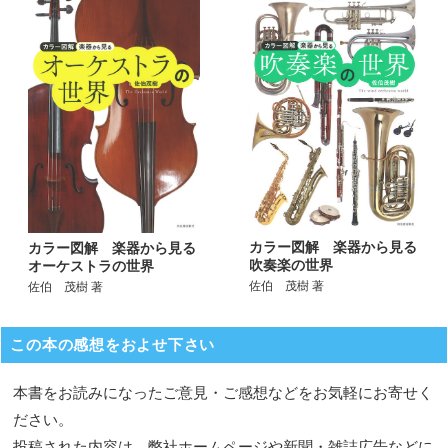
カラー図解 楽器から見る
カラー図解 楽器から見る
吹奏楽の世界
オーケストラの世界
佐伯 茂樹 著
佐伯 茂樹 著
この本の感想をおよせ下さい
本書をお読みになったご意見・ご感想などをお気軽にお寄せく
ださい。
投稿された内容は、弊社ホームページや新聞・雑誌広告などに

====

→ **Work order**
In the printed copy, the material above must appear unchanged and without its pictures.

→ **Task result**
カラー図解 楽器から見る
カラー図解 楽器から見る
吹奏楽の世界
オーケストラの世界
佐伯 茂樹 著
佐伯 茂樹 著
この本の感想をおよせ下さい
本書をお読みになったご意見・ご感想などをお気軽にお寄せく
ださい。
投稿された内容は、弊社ホームページや新聞・雑誌広告などに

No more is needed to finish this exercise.